*Exercise directions*
Leaving out every picture, transcribe the lines from the line that contains "Круглый коммерческий стол" to the end of the entries below, both ends included.

◆ ◆ ◆ ◆ ◆

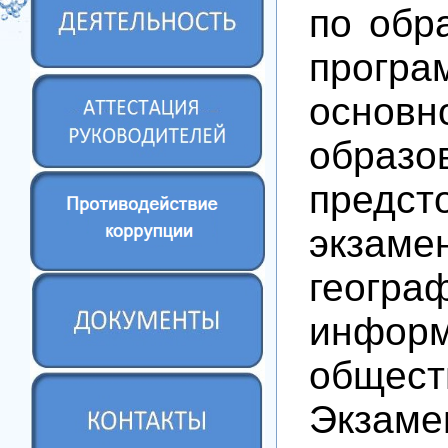
по обр
програ
основ
образо
предс
экз
геогра
инфо
общест
Экзаме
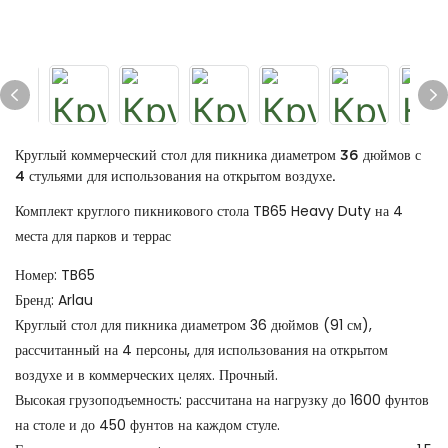
Круглый коммерческий стол для пикника диаметром 36 дюймов с
4 стульями для использования на открытом воздухе.
Комплект круглого пикникового стола TB65 Heavy Duty на 4
места для парков и террас
Номер: TB65
Бренд: Arlau
Круглый стол для пикника диаметром 36 дюймов (91 см),
рассчитанный на 4 персоны, для использования на открытом
воздухе и в коммерческих целях. Прочный.
Высокая грузоподъемность: рассчитана на нагрузку до 1600 фунтов
на столе и до 450 фунтов на каждом стуле.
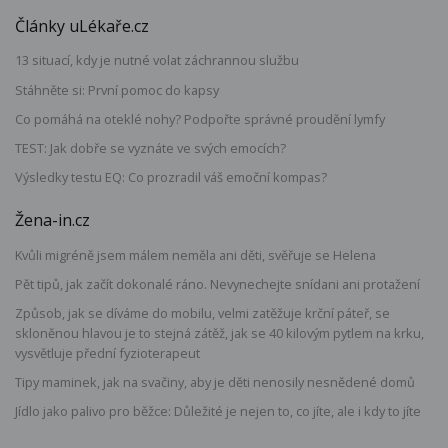
Články uLékaře.cz
13 situací, kdy je nutné volat záchrannou službu
Stáhněte si: První pomoc do kapsy
Co pomáhá na oteklé nohy? Podpořte správné proudění lymfy
TEST: Jak dobře se vyznáte ve svých emocích?
Výsledky testu EQ: Co prozradil váš emoční kompas?
Žena-in.cz
Kvůli migréně jsem málem neměla ani děti, svěřuje se Helena
Pět tipů, jak začít dokonalé ráno. Nevynechejte snídani ani protažení
Způsob, jak se díváme do mobilu, velmi zatěžuje krční páteř, se
skloněnou hlavou je to stejná zátěž, jak se 40 kilovým pytlem na krku,
vysvětluje přední fyzioterapeut
Tipy maminek, jak na svačiny, aby je děti nenosily nesnědené domů
Jídlo jako palivo pro běžce: Důležité je nejen to, co jíte, ale i kdy to jíte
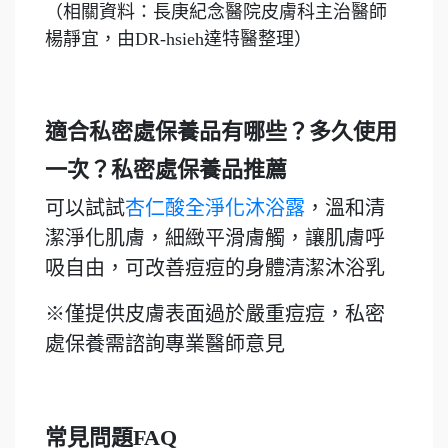
（相關資料：長庚紀念醫院皮膚科主治醫師
楊靜宜，由DR-hsieh達特醫整理）
適合私密處保養品有哪些？多久使用
一次？私密處保養品推薦
可以試試
杏仁酸全淨化沐浴露
，溫和清
潔淨化肌膚，細緻平滑膚觸，讓肌膚呼
吸自由，可改善痘痘的身體清潔沐浴乳
※僅提供皮膚表面過於嚴重痘痘，私密
處保養需諮詢專業醫師意見
常見問題FAQ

◆ ◆ ◆ ◆ ◆

*Solution*
Круглый коммерческий стол для пикника диаметром 36 дюймов с
4 стульями для использования на открытом воздухе.
Комплект круглого пикникового стола TB65 Heavy Duty на 4
места для парков и террас
Номер: TB65
Бренд: Arlau
Круглый стол для пикника диаметром 36 дюймов (91 см),
рассчитанный на 4 персоны, для использования на открытом
воздухе и в коммерческих целях. Прочный.
Высокая грузоподъемность: рассчитана на нагрузку до 1600 фунтов
на столе и до 450 фунтов на каждом стуле.
Články uLékaře.cz
13 situací, kdy je nutné volat záchrannou službu
Stáhněte si: První pomoc do kapsy
Co pomáhá na oteklé nohy? Podpořte správné proudění lymfy
TEST: Jak dobře se vyznáte ve svých emocích?
Výsledky testu EQ: Co prozradil váš emoční kompas?
Žena-in.cz
Kvůli migréně jsem málem neměla ani děti, svěřuje se Helena
Pět tipů, jak začít dokonalé ráno. Nevynechejte snídani ani protažení
Způsob, jak se díváme do mobilu, velmi zatěžuje krční páteř, se
skloněnou hlavou je to stejná zátěž, jak se 40 kilovým pytlem na krku,
vysvětluje přední fyzioterapeut
Tipy maminek, jak na svačiny, aby je děti nenosily nesnědené domů
Jídlo jako palivo pro běžce: Důležité je nejen to, co jíte, ale i kdy to jíte
（相關資料：長庚紀念醫院皮膚科主治醫師
楊靜宜，由DR-hsieh達特醫整理）
適合私密處保養品有哪些？多久使用
一次？私密處保養品推薦
可以試試
杏仁酸全淨化沐浴露
，溫和清
潔淨化肌膚，細緻平滑膚觸，讓肌膚呼
吸自由，可改善痘痘的身體清潔沐浴乳
※僅提供皮膚表面過於嚴重痘痘，私密
處保養需諮詢專業醫師意見
常見問題FAQ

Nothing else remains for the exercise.